--- START ---

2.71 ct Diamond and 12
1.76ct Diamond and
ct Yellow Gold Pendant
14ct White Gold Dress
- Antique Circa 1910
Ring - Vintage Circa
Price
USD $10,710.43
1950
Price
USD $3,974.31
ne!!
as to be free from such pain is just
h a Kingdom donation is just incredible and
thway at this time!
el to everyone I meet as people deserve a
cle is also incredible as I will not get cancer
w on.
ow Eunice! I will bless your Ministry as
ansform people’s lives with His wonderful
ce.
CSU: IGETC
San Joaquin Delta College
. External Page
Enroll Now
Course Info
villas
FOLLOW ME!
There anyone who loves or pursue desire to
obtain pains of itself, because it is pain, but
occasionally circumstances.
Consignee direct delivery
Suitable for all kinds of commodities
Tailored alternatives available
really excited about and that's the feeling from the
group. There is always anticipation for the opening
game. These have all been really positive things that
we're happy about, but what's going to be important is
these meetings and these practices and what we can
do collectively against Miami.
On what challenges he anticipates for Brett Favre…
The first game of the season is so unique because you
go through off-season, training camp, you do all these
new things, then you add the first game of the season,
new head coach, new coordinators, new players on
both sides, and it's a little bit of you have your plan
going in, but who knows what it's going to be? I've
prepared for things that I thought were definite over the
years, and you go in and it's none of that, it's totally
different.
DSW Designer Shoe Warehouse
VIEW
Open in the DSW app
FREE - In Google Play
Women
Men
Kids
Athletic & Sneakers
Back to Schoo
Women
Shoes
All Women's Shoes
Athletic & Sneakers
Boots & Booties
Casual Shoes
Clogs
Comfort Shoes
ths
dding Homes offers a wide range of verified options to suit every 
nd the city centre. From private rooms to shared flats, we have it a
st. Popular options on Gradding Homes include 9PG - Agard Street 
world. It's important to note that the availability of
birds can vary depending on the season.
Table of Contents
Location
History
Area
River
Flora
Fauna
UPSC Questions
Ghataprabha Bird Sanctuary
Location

--- END ---

## [Your objective]
The lines above, starting at the one with "Back to Schoo" and ending at the one with "nd the city", are the only ones to return, exactly as written.

## [Response box]
Back to Schoo
Women
Shoes
All Women's Shoes
Athletic & Sneakers
Boots & Booties
Casual Shoes
Clogs
Comfort Shoes
ths
dding Homes offers a wide range of verified options to suit every 
nd the city centre. From private rooms to shared flats, we have it a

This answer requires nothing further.